The development of molecular phylogenetic methods showed that the traditional circumscription of Cheilanthes is polyphyletic. Convergent evolution in arid environments is thought to be responsible for widespread homoplasy in the morphological characters traditionally used to classify it and the segregate genera that have sometimes been recognized. On the basis of molecular evidence, Amanda Grusz and Michael D. Windham revived the genus Myriopteris in 2013 for a group of species formerly placed in Cheilanthes. One of these was C. pringlei, which thus became Myriopteris pringlei. They also transferred the variety as M. pringlei var. moncloviensis.

In 2018, Maarten J. M. Christenhusz transferred the species to Hemionitis as H. pringlei and again elevated the variety to species level as H. moncloviensis as part of a program to consolidate the cheilanthoid ferns into that genus.

Members of the genus Cheilanthes as historically defined (which includes Myriopteris) are commonly known as "lip ferns" due to the lip-like (false) indusium formed by the leaf margins curling over the sori. The common name Pringle's lip fern refers to the collector honored by the epithet.

Further molecular studies in Myriopteris demonstrated the existence of three well-supported clades within the genus. M. pringlei belongs to what Grusz et al. informally named the alabamensis clade.

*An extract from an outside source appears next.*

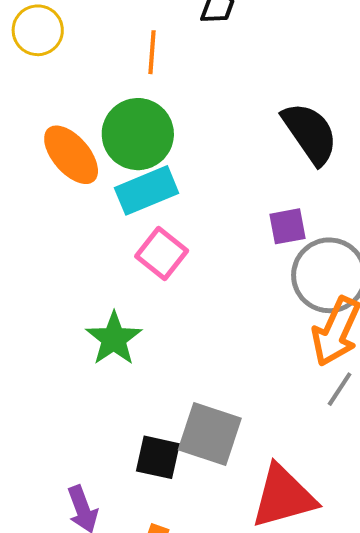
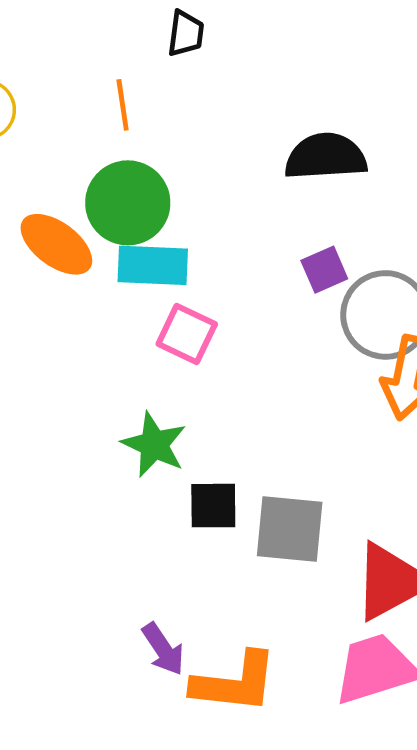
black semicircle: (310, 133) -> (326, 157), turned -46
cyan rectangle: (147, 190) -> (153, 265), turned 38
black square: (158, 457) -> (213, 506), moved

It is sister to M. peninsularis, and both are part of a well-supported clade that includes M. mickelii and M. allosuroides.

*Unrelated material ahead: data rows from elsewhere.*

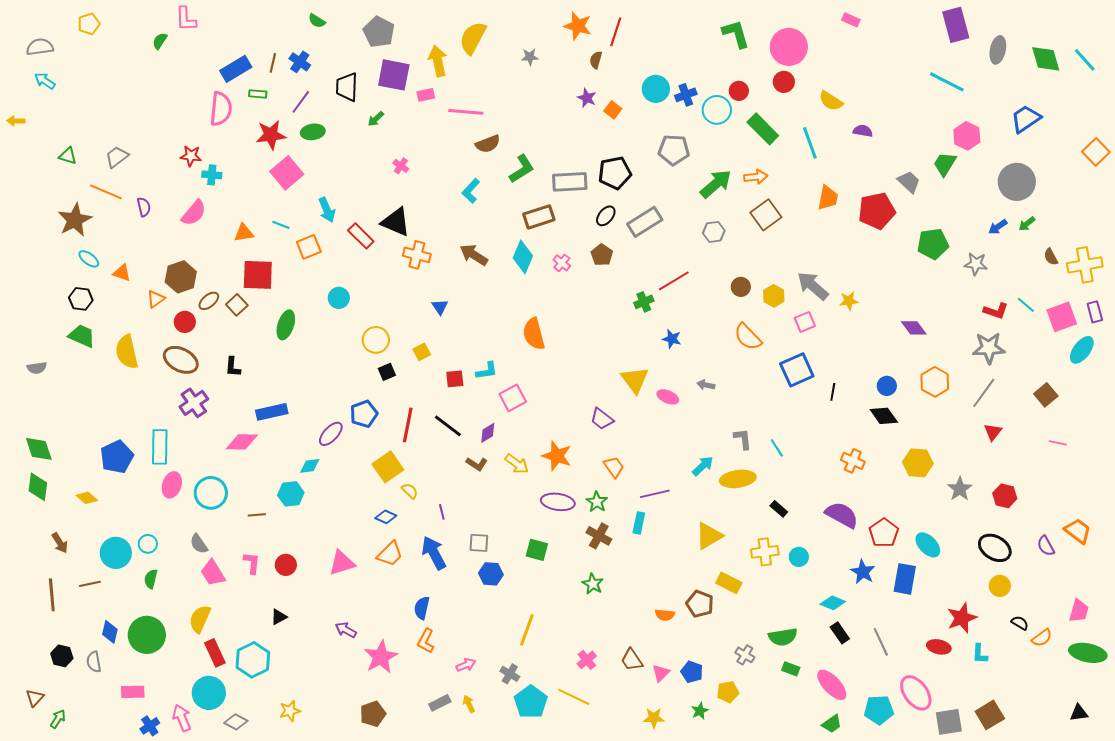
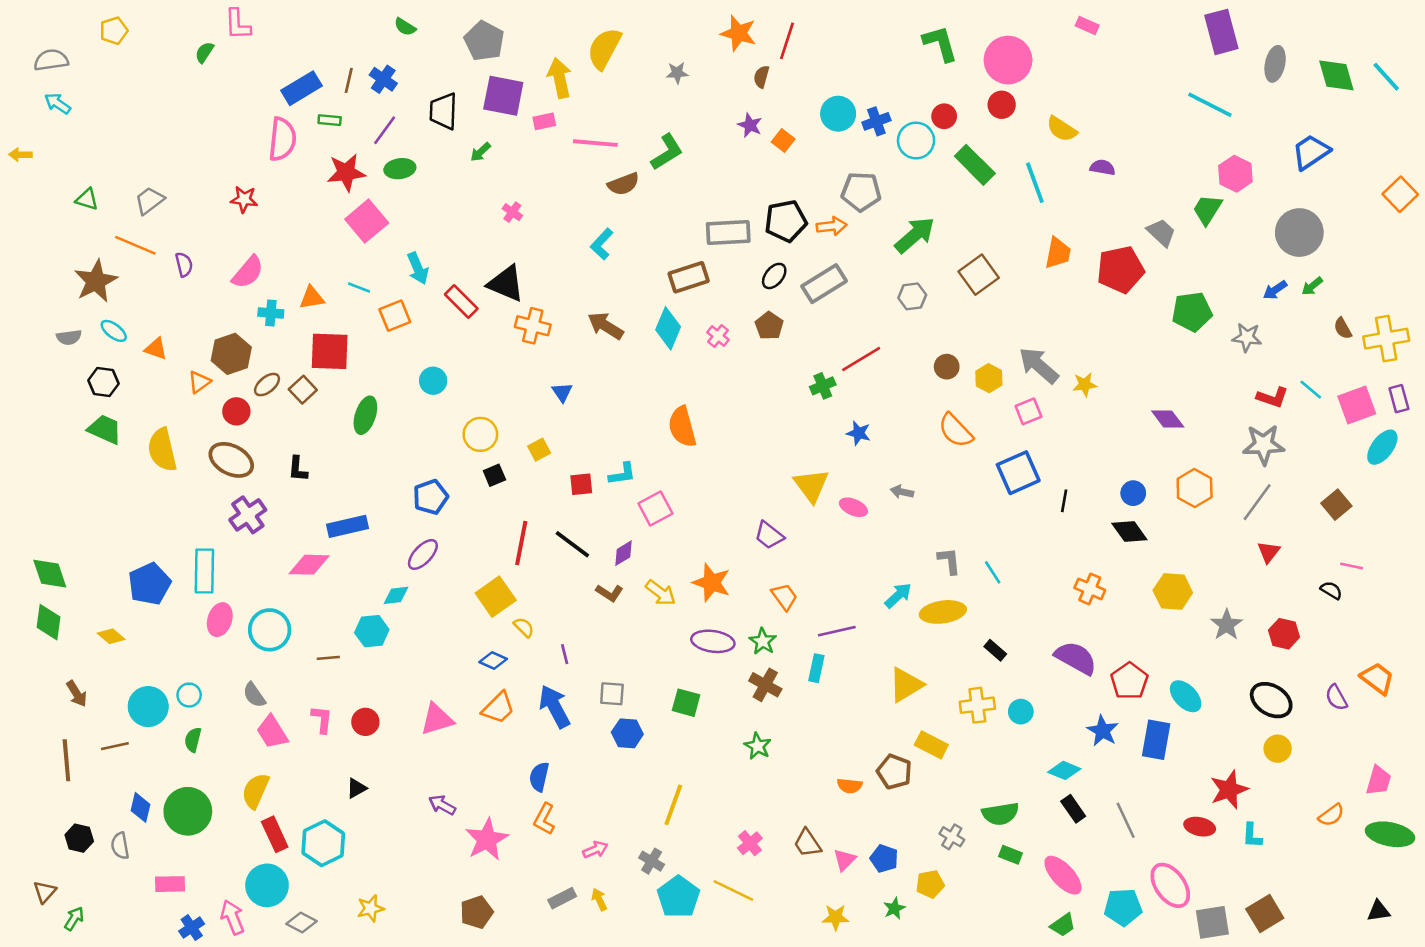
green L-shape: (522, 169) -> (667, 152), moved
cyan cross: (212, 175) -> (271, 313), moved
orange arrow: (756, 177) -> (832, 226), moved
gray semicircle: (37, 368) -> (69, 337), moved
blue pentagon: (364, 414) -> (431, 497), moved
black semicircle: (1020, 623) -> (1331, 590), moved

==Distribution and habitat==
Myriopteris pringlei reaches the northern end of its range in southern Arizona. This represents the typical variety, M. pringlei var. pringlei, whose range extends southward through the Baja California peninsula and into Chihuahua and Sonora. M. pringlei var. moncloviensis occurs further to the east, ranging from Coahuila south through the mountains as far as Oaxaca.

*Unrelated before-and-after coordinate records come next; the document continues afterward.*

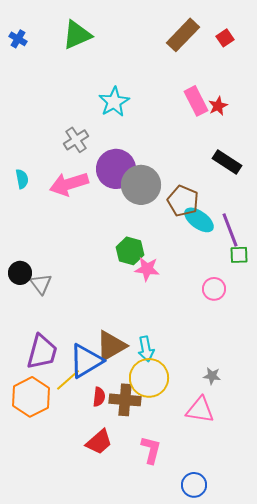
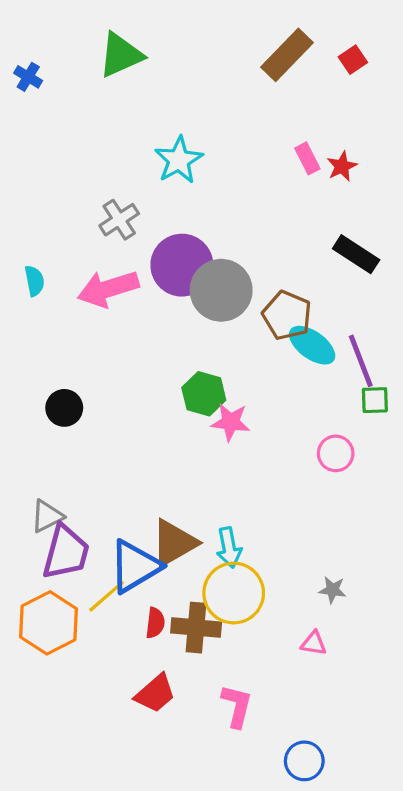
blue cross: (18, 39) -> (28, 77), moved
pink rectangle: (196, 101) -> (307, 158), size x0.7
black circle: (20, 273) -> (64, 408), moved
gray triangle: (41, 284) -> (47, 516), moved, turned 40
pink triangle: (200, 410) -> (314, 643), size x0.6

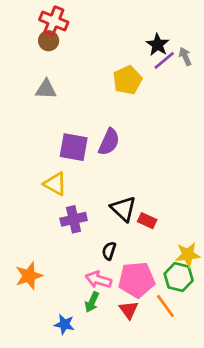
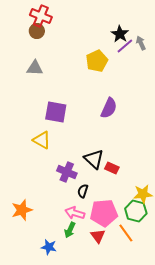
purple semicircle: (109, 142) -> (109, 108), moved
purple cross: (74, 219) -> (67, 172), moved, turned 36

The typical variety grows on rock, usually igneous, on dry slopes and ledges. It occurs at an altitude from 350 to 1200 m. M. pringlei var. moncloviensis has similar habitat preferences, growing on basaltic rock, and occurs higher in the mountains from 1650 to 2600 m.

==Ecology and conservation==
While globally secure (G4), M. pringlei is considered by NatureServe to be vulnerable (S3) in Arizona. The type specimen was found to be the host of a new rust fungus, Caeoma cheilanthis (now Hyalopsora neocheilanthis).